The most common accusation that people made in the emails they sent me and in the forums thread about my review on the official Sins forum was that I was only reviewing it poorly for the advertising revenue that it would generate for my site. Even when I was getting paid to review (I wasn't at the time and wouldn't be for another couple years) I was making a flat rate of thirty whole dollars per article. Not enough to tempt me to sell out. I would do that for maybe 400 dollars.

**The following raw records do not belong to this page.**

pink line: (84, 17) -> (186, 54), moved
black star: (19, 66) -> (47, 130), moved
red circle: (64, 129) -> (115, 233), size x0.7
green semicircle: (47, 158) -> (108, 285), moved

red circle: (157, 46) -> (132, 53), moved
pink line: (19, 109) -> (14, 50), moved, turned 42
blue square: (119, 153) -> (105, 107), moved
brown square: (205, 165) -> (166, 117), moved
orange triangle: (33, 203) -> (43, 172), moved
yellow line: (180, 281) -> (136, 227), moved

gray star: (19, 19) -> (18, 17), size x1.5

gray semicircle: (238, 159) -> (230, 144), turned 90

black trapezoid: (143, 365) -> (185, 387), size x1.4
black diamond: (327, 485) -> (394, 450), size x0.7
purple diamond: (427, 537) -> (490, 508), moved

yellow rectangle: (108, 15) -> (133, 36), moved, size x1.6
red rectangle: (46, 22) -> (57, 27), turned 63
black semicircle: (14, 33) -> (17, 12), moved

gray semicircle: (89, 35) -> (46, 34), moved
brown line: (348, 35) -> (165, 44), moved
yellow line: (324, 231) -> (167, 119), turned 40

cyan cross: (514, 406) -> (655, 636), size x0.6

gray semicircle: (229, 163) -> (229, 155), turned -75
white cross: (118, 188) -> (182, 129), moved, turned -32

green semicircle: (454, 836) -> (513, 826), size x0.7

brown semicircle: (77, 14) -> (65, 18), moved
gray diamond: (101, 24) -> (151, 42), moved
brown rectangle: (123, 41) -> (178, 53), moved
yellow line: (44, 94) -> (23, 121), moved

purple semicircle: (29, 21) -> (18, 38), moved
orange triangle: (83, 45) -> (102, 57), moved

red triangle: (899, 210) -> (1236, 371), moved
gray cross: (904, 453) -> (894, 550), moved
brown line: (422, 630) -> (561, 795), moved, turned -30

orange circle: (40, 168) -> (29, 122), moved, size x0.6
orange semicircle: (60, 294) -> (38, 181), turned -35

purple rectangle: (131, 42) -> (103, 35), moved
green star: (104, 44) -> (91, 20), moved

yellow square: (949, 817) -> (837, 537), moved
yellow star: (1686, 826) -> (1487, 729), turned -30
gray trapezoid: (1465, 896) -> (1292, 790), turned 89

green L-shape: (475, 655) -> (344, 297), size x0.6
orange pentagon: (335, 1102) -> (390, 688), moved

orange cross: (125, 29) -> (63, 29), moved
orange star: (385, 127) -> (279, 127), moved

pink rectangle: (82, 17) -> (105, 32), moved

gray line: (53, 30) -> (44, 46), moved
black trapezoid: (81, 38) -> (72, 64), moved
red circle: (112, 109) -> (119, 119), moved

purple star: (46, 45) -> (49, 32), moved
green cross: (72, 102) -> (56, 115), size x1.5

But people should have known, from looking at the site I was reviewing for, that I was either not getting paid or that it was so little that trolling for views wasn't really going to make a difference. But because of the Metacritic infection the only way people could justify my behavior was by comparing me to everyone else- to the people who reviewed the game in the Happy Zone for a designated non-niche game, which is in the mid eighties to the high nineties. And if you compare me to people who are reviewing for ad revenue after guessing what the consensus will be, then of course I have to be doing the same thing as they are, just taking a different tack: reviewing outside of the consensus for ad revenue. Some people did criticize me for not playing the game that much, and some people did question my knowledge of RTS 4X games (which is nil, because RTS 4X is a marketing term and not an actual genre). Of course the same scrutiny was not applied to, say, the Cheat Code Central review for the same game, which gave it an absurd 96 out of 100 and didn't say anything concrete about it. The crucial difference in each case is where the Street thinks the Street is going to put the game- in the niche pile or in the non-niche pile. A lot of the calculation has to do with who is making the game (as in, a large developer or an indie studio with a lot of profile) and which switches it flicks (puzzle platformer, visible pixels, story, no difficulty). In no case does the quality of the game enter into the decision. And it goes without saying that after the initial decision has been made, deviation is even more ill-advised.